Wenn schon Hochschullehrer solchen Unfug verzapfen können, ohne dass (außer mir) irgendjemand widerspricht, können das noch ganz andere Leute. Der Rhein besuchte in den 1990er Jahren regelmäßig die Kölner Altstadt, und nach Maßgabe der „Experten“ müsse man sich darauf auf Dauer einrichten. Dumm nur, dass der Rhein nach dem Bau von Hochwasserschutzmauern so beleidigt ist, dass er sich in den letzten 20 Jahren noch nicht mal in der Nähe der alten Marken aufgehalten hat. Dafür sind dann Elbe, Oder und ein paar Nebenflüsse der Besagten übergelaufen, auch jedes Mal mit der Expertendrohung, dass das nun regelmäßig eintritt. Dahinter steckte wohl die Hoffnung, dass alles im Osten ablief und der gewöhnliche Wessi die Ostflüsse ohnehin nicht auseinander halten kann und er obendrein auch nicht auf die Idee kommt, Schloß Pillnitz bei Dresden zu besuchen, wo anhand alter Hochwassermarken festzustellen ist, dass Jahrhunderthochwasser gleicher oder gar besserer Qualität in den Jahren 1840-1850 mehrfach aufgetreten sind und folglich auch nichts Neues an Qualität haben.

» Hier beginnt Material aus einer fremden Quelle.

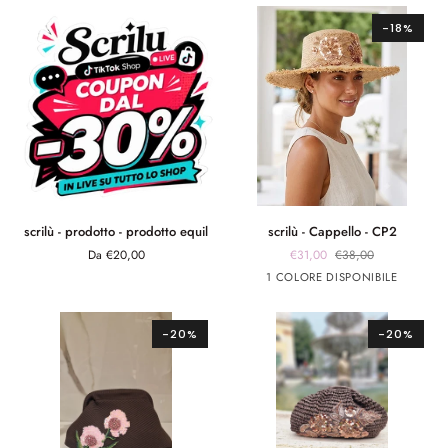
cuoio
nero
burro
bianco
-18%
scrilù
scrilù
scrilù - prodotto - prodotto equil
scrilù - Cappello - CP2
-
-
Da €20,00
€31,00
€38,00
prodotto
Cappello
Beige
1 COLORE DISPONIBILE
-
-
prodotto
CP2
equil
-20%
-20%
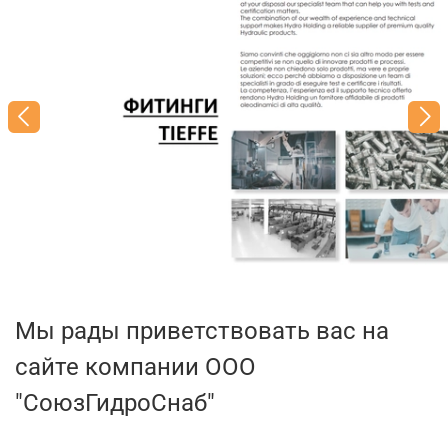
Мы рады приветствовать вас на
сайте компании ООО
"СоюзГидроСнаб"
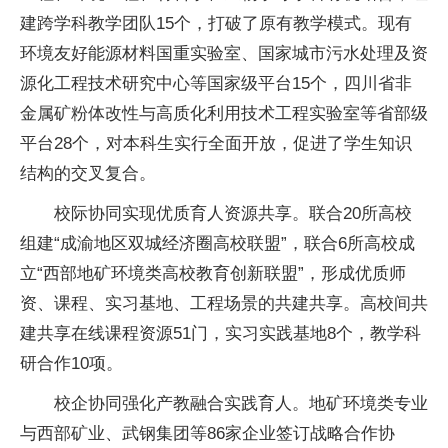
建跨学科教学团队15个，打破了原有教学模式。现有
环境友好能源材料国重实验室、
国家
城市污水处理及资
源化工程技术研究中心等
国家
级
平
台15个，四川省非
金属矿粉体改
性
与高质化利用技术工程实验室等省部级
平
台28个，对本科生实行全面开放，促进了学生知识
结构的交叉复合。
校际协同实现优质育人资源共享。联合20所高校
组建“成渝地区双城经济圈高校联盟”，联合6所高校成
立“西部地矿环境类高校教育创新联盟”，形成优质师
资、课程、实
习
基地、工程场景的共建共享。高校间共
建共享在线课程资源51门，实
习
实践基地8个，教学科
研合作10项。
校企协同强化产教融合实践育人。地矿环境类专业
与西部矿业、武钢集团等86家企业签订战略合作协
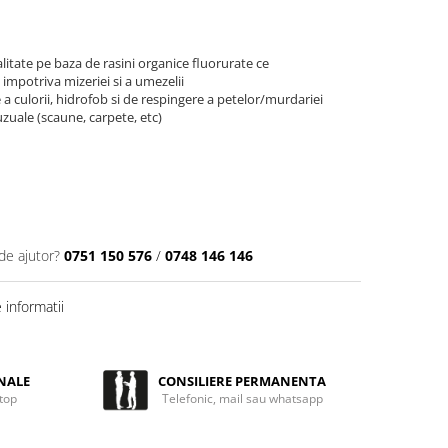
litate pe baza de rasini organice fluorurate ce
impotriva mizeriei si a umezelii
 a culorii, hidrofob si de respingere a petelor/murdariei
 uzuale (scaune, carpete, etc)
de ajutor?
0751 150 576
/
0748 146 146
informatii
NALE
CONSILIERE PERMANENTA
 top
Telefonic, mail sau whatsapp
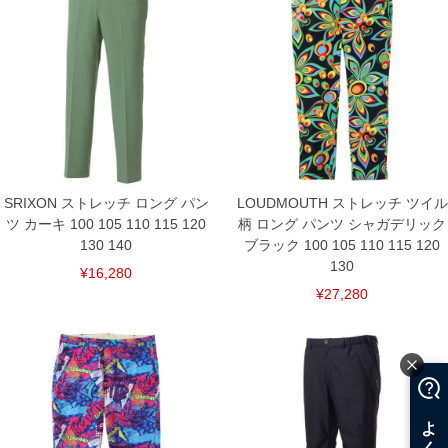
110/110/80/41/130/111.5
115/115/80/42.5/134/112.5
120/120/80/46/141/113.5
130/130/80/49/149/114.5
140/140/80/52/157/115.5
単位はcm
※【返品交換について】
返品交換希望の方は、商品到着後1週間以内にご連絡ください。
下着(肌着)やワイシャツは商品の性質上、返品交換不可とさせて頂いております。予め
ご了承くださいませ。
SRIXON ストレッチ ロング パン
LOUDMOUTH ストレッチ ツイル
※【ボトムの裾上げをご希望の場合】
裾上げ料金は500円+税となります。
ツ カーキ 100 105 110 115 120
柄 ロング パンツ シャガデリック
備考欄に股下●cmとご記入下さい。（裾上げ無料対象商品は1本につき税込6,000円以
130 140
ブラック 100 105 110 115 120
上の品が対象。1本5,999円以下の商品は有料（500円+税）となります。）
130
出荷まで約1週間～20日間程お時間を頂く場合がございます。
¥16,280
尚、裾上げした商品は返品・交換不可となりますので、予めご了承下さい。
¥27,280
一部、お直しに対応出来ない商品がございます。(例：裾にファスナーや調節ひもが付
いている、極端なデザインが施されている等)
※商品によって若干のサイズの誤差がございます。また、お客様がご使用の環境（コ
ンピュータ画面）によって、商品の色味が若干異なる場合がございます。予めご了承
ください。
※当店での掲載商品は、実店鋪と在庫を共用しておりますので店頭での売り違い、店
舗からのお取り寄せ等により、お客様にご迷惑をお掛けしてしまう場合がございま
す。そのようなことがない様最大限に努めておりますが、もしあった場合速やかにご
連絡させて頂きますので予めご了承ください。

Mit dem zunehmenden Druck auf die Klimaanbeter, ihre Religion zu verifizieren, wird die Statistik weiter in dieser Form ausgebeutet. Dass man in den letzten paar Jahren des Öfteren bereits im August den Kachelofen anheizen konnte, wurde mit der Klimaerwärmung begründet, die statistisch zu einer Abkühlung führt. Aha! Im Moment kann man den Ofen aber nur anmachen, wenn man hofft, dass es durch das Feuer in der Stube kälter wird als draußen. Der letzte Sommer war zudem verregnet, was auch wieder statistisch zu sehen ist: es werde zukünftig nur noch verregnete Sommer und Hochwasser geben. Wer daraufhin sein neues Haus auf Stelzen gebaut hat, sitzt in diesem Jahr allerdings nur noch näher an der Sonne und darf sich von den gleichen Spezialisten aus der Politik nun anhören, extrem heiße und trockene Sommer werden nun die Regel. Das haben die gleichen Leute aber auch schon bei den letzten heißen Sommern vor 10-15 Jahren vorausgesagt, mit tausenden von Hitzetoten. Usw. usw.

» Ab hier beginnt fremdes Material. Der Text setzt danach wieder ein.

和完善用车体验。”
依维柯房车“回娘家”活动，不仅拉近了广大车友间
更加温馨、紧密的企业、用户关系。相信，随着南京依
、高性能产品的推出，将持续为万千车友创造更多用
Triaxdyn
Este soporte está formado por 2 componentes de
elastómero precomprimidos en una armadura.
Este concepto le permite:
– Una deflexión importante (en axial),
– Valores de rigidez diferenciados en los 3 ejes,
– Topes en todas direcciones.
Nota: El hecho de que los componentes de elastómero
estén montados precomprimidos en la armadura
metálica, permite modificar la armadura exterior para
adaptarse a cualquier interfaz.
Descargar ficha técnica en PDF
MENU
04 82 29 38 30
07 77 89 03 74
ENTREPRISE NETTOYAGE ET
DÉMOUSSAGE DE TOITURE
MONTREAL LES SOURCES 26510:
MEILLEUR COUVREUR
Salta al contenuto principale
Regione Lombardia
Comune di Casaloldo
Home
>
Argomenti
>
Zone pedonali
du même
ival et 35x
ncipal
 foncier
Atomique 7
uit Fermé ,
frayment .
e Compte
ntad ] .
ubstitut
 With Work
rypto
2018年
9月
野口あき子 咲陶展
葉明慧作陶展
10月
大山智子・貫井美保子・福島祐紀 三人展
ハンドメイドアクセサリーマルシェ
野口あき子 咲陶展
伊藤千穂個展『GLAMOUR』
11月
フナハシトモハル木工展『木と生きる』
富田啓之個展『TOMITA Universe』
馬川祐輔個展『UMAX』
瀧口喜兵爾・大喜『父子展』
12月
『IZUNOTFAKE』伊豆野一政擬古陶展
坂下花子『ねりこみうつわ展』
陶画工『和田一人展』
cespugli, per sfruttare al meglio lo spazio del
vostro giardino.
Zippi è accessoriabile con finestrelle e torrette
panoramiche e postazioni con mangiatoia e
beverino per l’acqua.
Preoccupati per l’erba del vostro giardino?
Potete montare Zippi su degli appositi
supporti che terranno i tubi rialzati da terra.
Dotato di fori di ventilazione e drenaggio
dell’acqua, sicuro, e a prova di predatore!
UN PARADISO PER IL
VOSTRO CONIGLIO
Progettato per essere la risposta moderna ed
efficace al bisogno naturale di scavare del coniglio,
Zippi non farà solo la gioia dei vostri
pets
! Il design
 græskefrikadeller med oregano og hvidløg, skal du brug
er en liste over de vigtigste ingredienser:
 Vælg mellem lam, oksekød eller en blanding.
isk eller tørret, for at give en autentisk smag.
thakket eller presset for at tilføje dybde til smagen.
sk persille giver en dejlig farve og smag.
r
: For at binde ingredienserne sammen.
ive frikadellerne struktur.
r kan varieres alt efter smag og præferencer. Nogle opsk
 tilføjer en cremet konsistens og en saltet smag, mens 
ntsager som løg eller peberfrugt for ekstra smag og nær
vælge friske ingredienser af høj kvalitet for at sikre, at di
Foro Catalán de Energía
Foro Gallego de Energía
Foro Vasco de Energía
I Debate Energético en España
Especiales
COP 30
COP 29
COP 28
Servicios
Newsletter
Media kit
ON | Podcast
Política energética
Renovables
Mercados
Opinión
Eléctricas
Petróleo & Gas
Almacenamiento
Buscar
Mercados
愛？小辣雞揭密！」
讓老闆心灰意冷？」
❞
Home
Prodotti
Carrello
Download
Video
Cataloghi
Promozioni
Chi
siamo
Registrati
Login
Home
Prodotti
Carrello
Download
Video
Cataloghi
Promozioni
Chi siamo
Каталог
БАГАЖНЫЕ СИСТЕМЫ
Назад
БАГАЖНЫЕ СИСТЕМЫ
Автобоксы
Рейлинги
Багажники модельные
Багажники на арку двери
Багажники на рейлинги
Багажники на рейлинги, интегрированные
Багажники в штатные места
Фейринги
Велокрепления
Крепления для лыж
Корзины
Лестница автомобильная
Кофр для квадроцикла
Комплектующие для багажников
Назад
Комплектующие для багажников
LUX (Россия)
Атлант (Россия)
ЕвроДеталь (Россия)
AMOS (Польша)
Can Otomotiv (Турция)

Statistik ist inzwischen zu einer „Wissenschaft“ verkommen, aus einem singulären Ereignis eine Regel für die Zukunft abzuleiten. Das fatale an der Sache ist: viele Leute glauben den Unfug auch noch. Um auf die Mathematik zurück zu kommen: in Versuchen wurde festgestellt, dass Regenwürmer ein Gedächtnis von ca. 90 Minuten aufweisen, Studenten aber bereits nach 5 Minuten nicht mehr wissen, worüber man vorne geredet hat. Die Studis waren natürlich ob dieses Vergleichs beleidigt, was aber an den 5 Minuten nichts änderte. Sind wir nicht alle irgendwie Studenten?